TECHNICAL FIELD The present invention relates to a hairless rat that spontaneously develops dermatitis.

[0002]

2. Description of the Related Art Generally, it is important to develop disease model animals to elucidate the mechanism of disease development and to develop therapeutic drugs and treatment methods, and various pathological model animals have been prepared.

As a model animal for skin diseases, PCA (passive cutaneou), which is a model for allergic dermatitis, is used.
s anaphylaxis) reaction in addition to mice, rats, rabbits, guinea pigs, etc., recently, animals that spontaneously develop dermatitis have been found, for example, Nc / Nga mice that develop atopic dermatitis (Int. Immunol., 9: 461,199
7), hairless mice that develop wet and dry skin lesions (WO98 / 05202) have been reported.
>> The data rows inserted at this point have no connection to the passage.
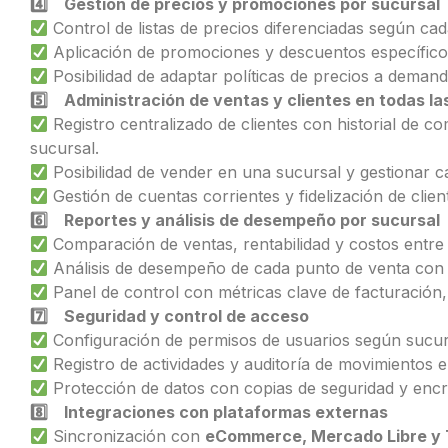
4️
Gestión de precios y promociones por sucursal
Control de listas de precios diferenciadas según cad
Aplicación de promociones y descuentos específicos
Posibilidad de adaptar políticas de precios a deman
5️
Administración de ventas y clientes en todas la
Registro centralizado de clientes con historial de c
sucursal.
Posibilidad de vender en una sucursal y gestionar c
Gestión de cuentas corrientes y fidelización de clien
6️
Reportes y análisis de desempeño por sucursal
Comparación de ventas, rentabilidad y costos entre
Análisis de desempeño de cada punto de venta con 
Panel de control con métricas clave de facturación, 
7️
Seguridad y control de acceso
Configuración de permisos de usuarios según sucurs
Registro de actividades y auditoría de movimientos e
Protección de datos con copias de seguridad y encr
8️
Integraciones con plataformas externas
Sincronización con
eCommerce, Mercado Libre y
[0004] However, there is an inconvenience that treatment such as shearing and antigen administration must be performed in order to cause the PCA reaction in the animal, and in the spontaneously-occurring animal, the incidence rate, the site of onset and the inflammatory area are not limited. The current situation is that the points are not yet sufficient.

[0005]

SUMMARY OF THE INVENTION It is an object of the present invention to provide a disease state model animal that spontaneously develops dermatitis at a high incidence and enables efficient drug evaluation and the like.

[0006]

[Means for Solving the Problems] The inventors of the present invention have conducted extensive studies on hairless rats to solve the above-mentioned problems. We succeeded in establishing dermatitis-prone rats that spontaneously develop dermatitis at a high rate and in which the IgE antibody level in blood hardly fluctuates, and completed the present invention.

That is, the present invention is a hairless rat lacking the ability to grow general hair, and has the following characteristics: (a) Spontaneous skin erythema at about 8 to 12 weeks of age, (b)
Provided are a dermatitis-producing rat and a method for producing the dermatitis-producing rat, which spontaneously develops dermatitis with an incidence of 90% or more after 24 weeks of age, and (c) the IgE antibody level in blood hardly fluctuates. To do.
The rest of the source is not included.